On July 2, GSK and Theravance announced the completion of four pivotal studies for UMEC/VI. The pivotal program for UMEC/VI also includes a 52-week safety study, which is now complete. Two non-pivotal 12-week crossover exercise studies will also be included in the registrational package as they are now also complete. These recently completed studies support GSK’s plans to commence global regulatory submissions for UMEC/VI from the end of 2012.

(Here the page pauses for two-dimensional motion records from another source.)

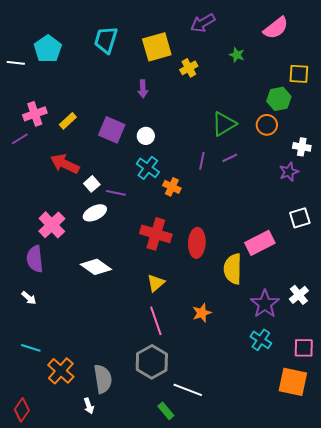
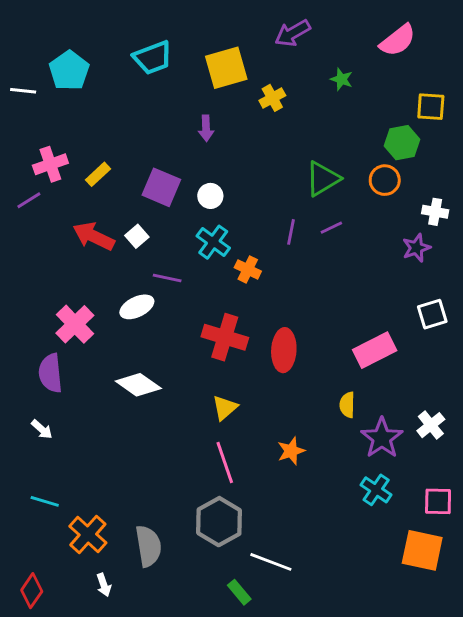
cyan trapezoid: (106, 40) -> (153, 58), turned -128
white square: (92, 184) -> (137, 236), moved
yellow semicircle: (233, 269) -> (347, 405), moved, size x0.6
white arrow: (89, 406) -> (104, 585), moved

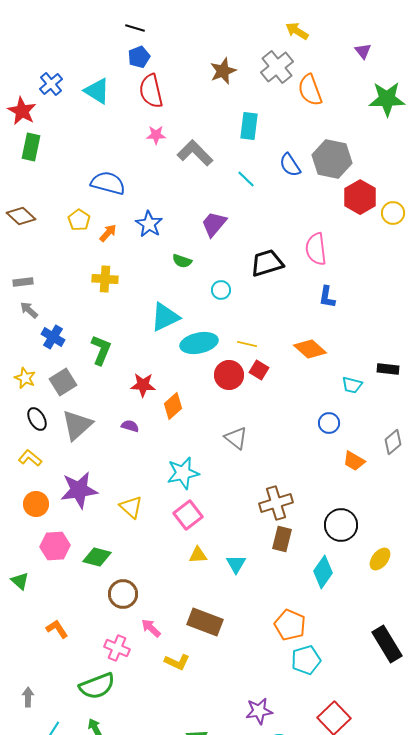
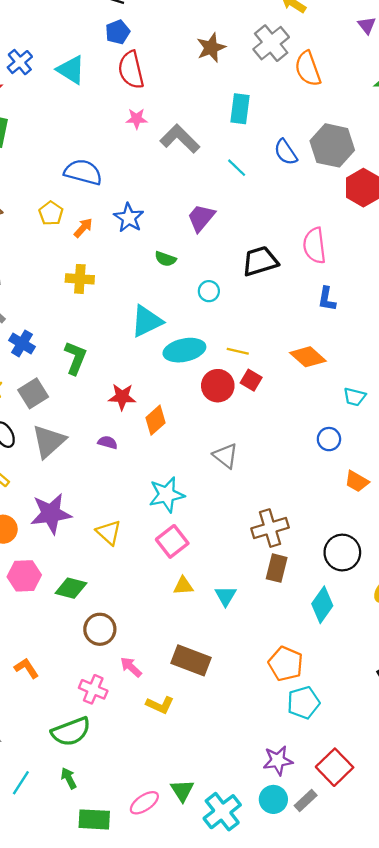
purple star: (259, 711) -> (278, 760), moved

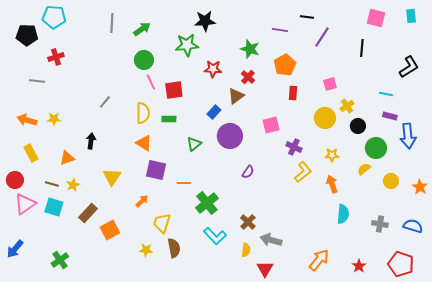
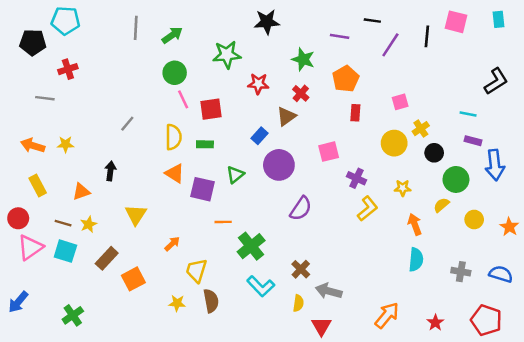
black star: (205, 21) -> (267, 22), moved
black line: (362, 48) -> (427, 36), moved
purple square: (156, 170) -> (203, 189), moved
purple semicircle: (248, 172) -> (301, 209), size x1.5
orange arrow: (332, 184) -> (415, 224), moved

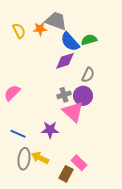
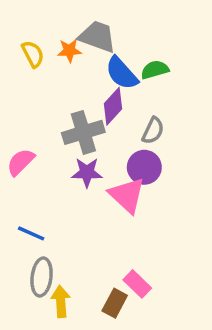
purple diamond: (65, 61) -> (113, 106), turned -30
gray cross: (64, 95) -> (83, 132), moved, size x1.6
purple star: (50, 130) -> (87, 172), moved
yellow arrow: (40, 158) -> (61, 301), moved, turned 60

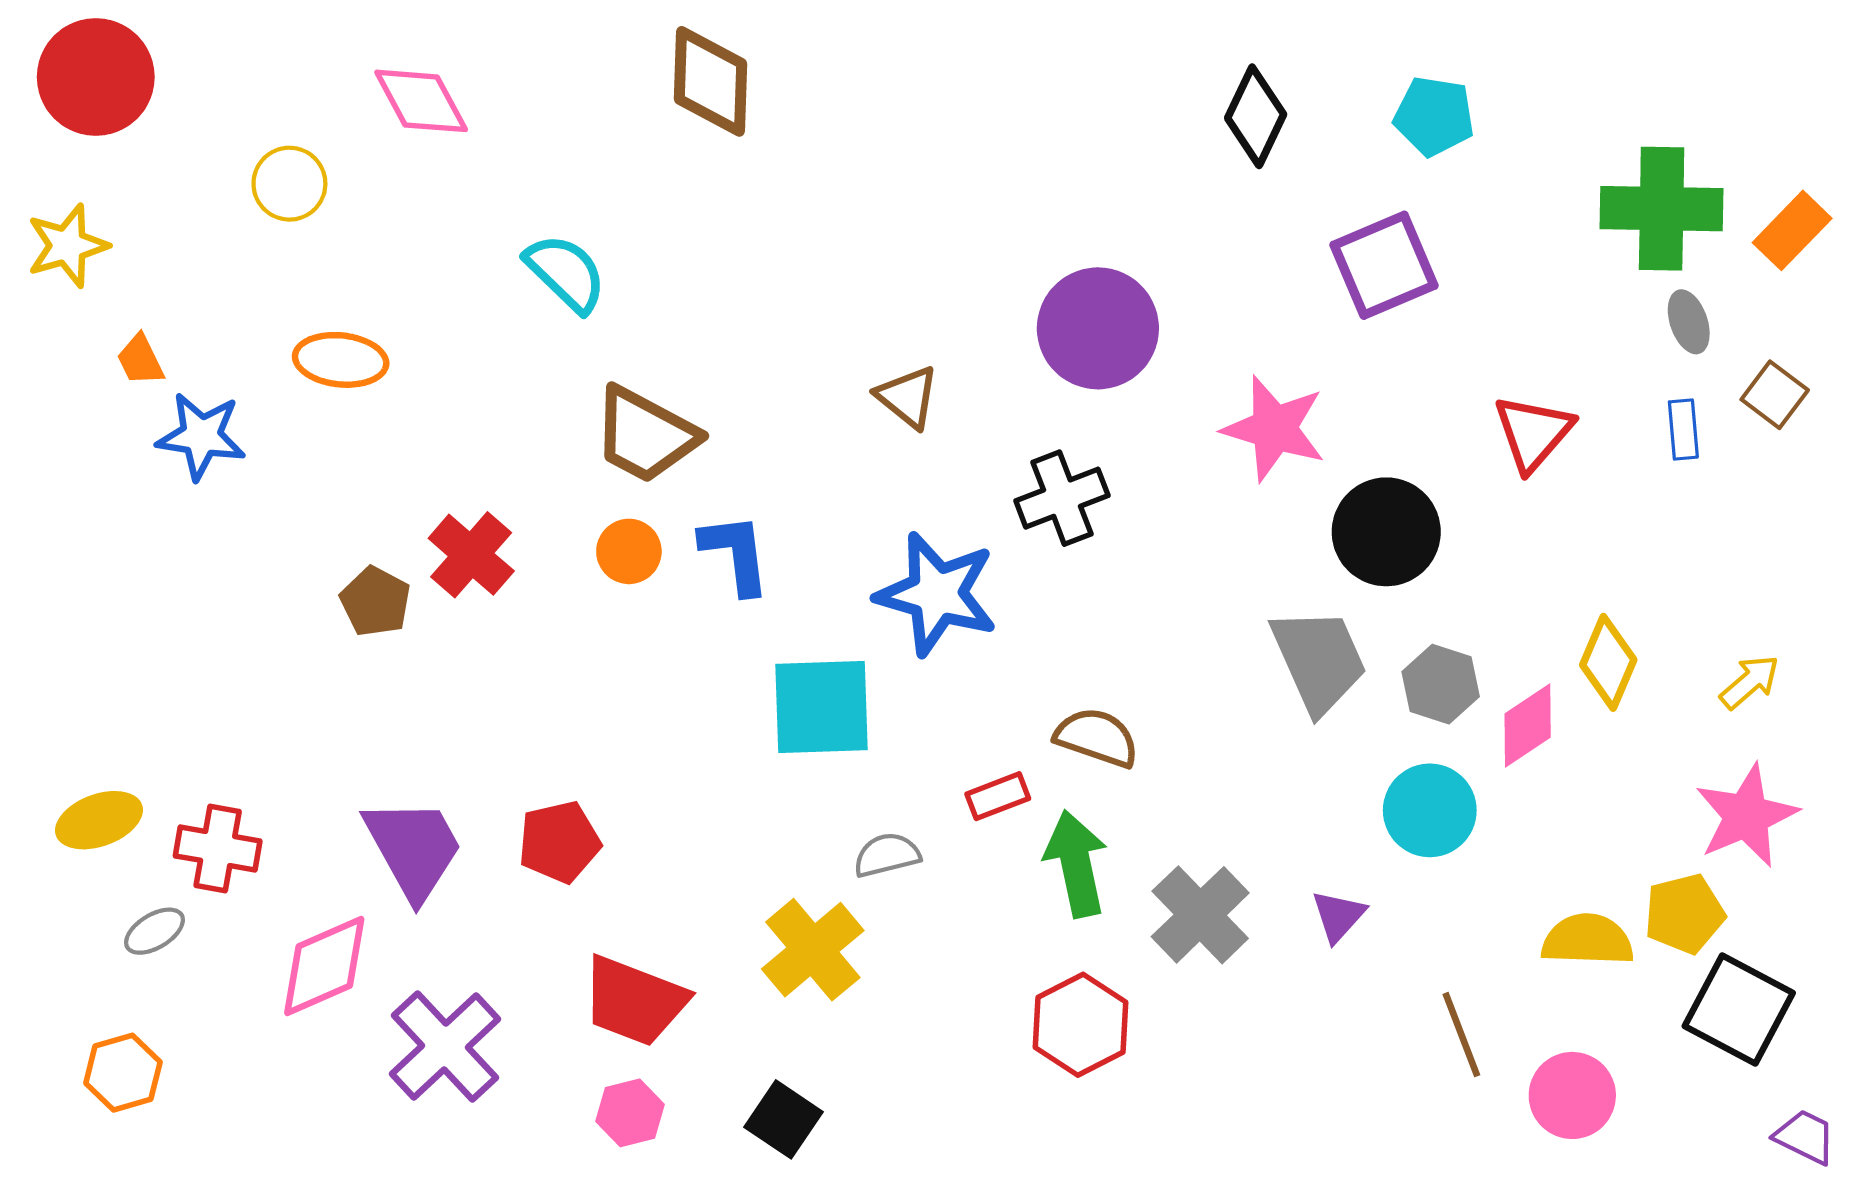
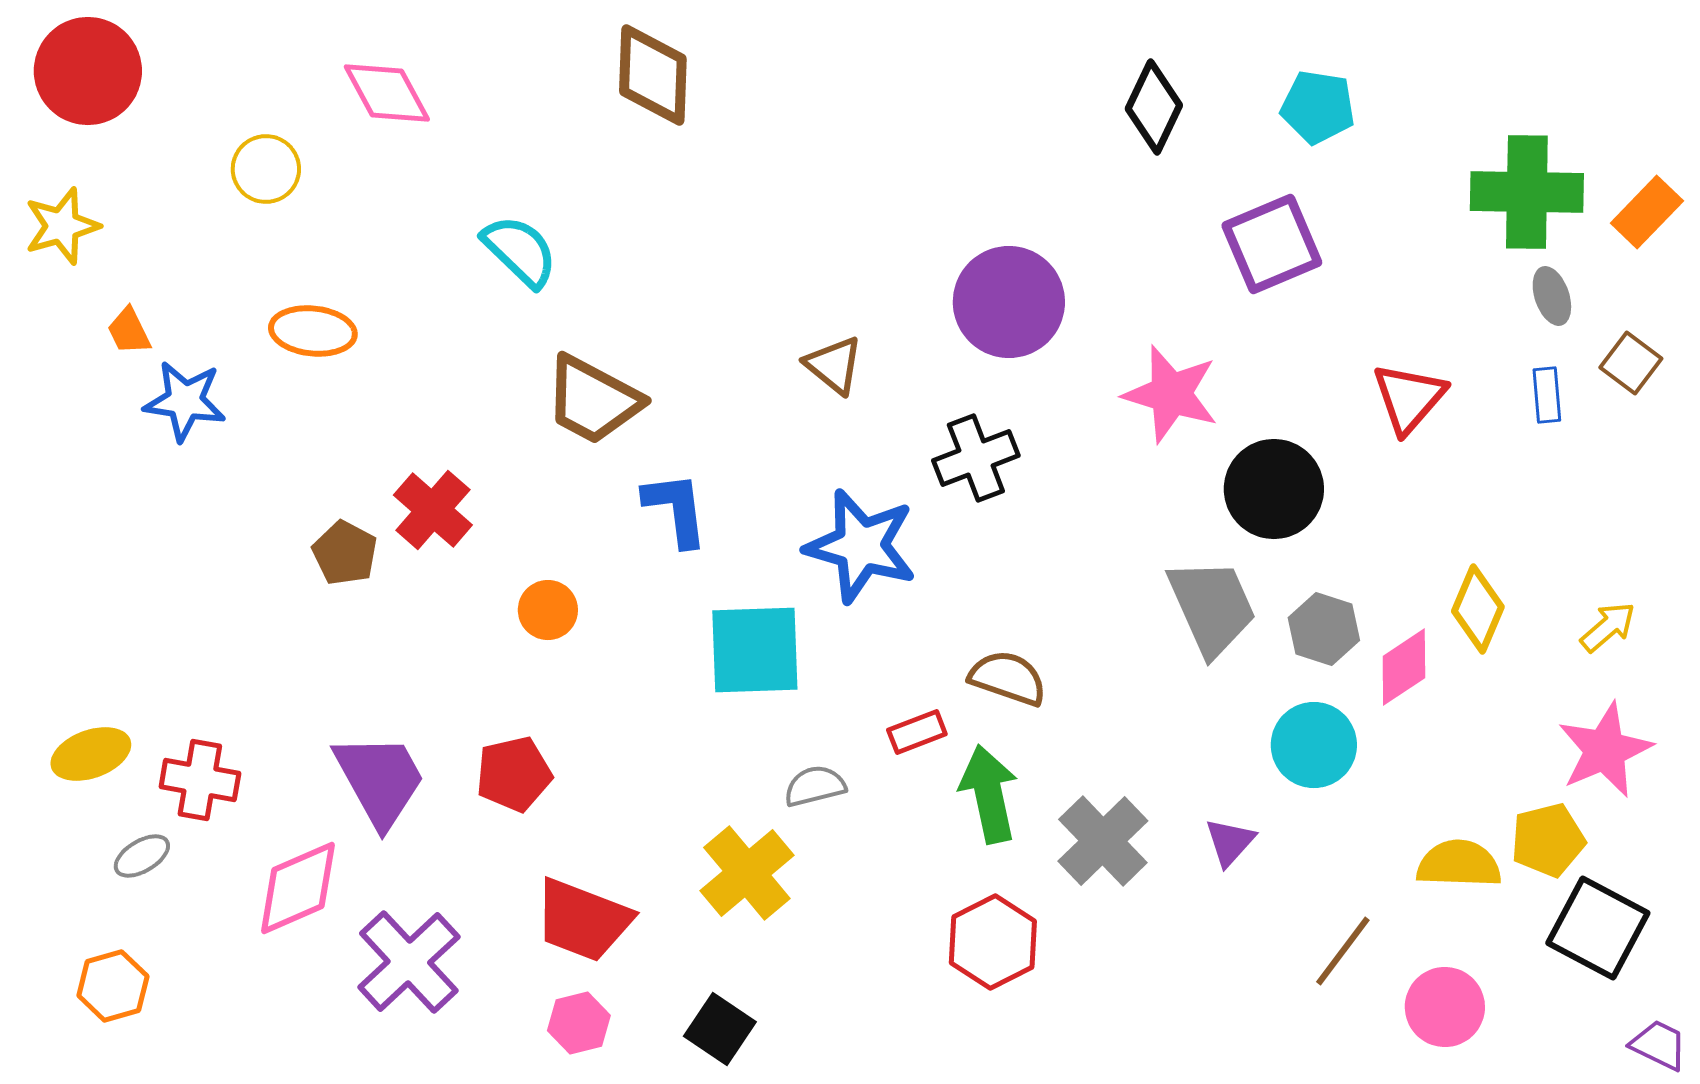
orange circle: (629, 551) -> (548, 610), moved
brown line: (1461, 1035) -> (1343, 951), turned 58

The 52-week parallel group safety study evaluated the long-term safety and tolerability of UMEC 125mcg alone and the combination UMEC/VI 125/25mcg compared to placebo in approximately 500 patients. The two replicate 12‑week crossover exercise studies of approximately 300 patients each evaluated the lung function and exercise endurance time of UMEC/VI 125/25mcg and 62.5/25mcg, UMEC 125mcg and 62.5mcg, and VI 25mcg compared to placebo. The co-primary endpoints of these studies were 3‑hour post-dose exercise endurance time and trough FEV1.
Umeclidinium bromide is a long-acting muscarinic antagonist. Vilanterol is a long-acting beta2 agonist.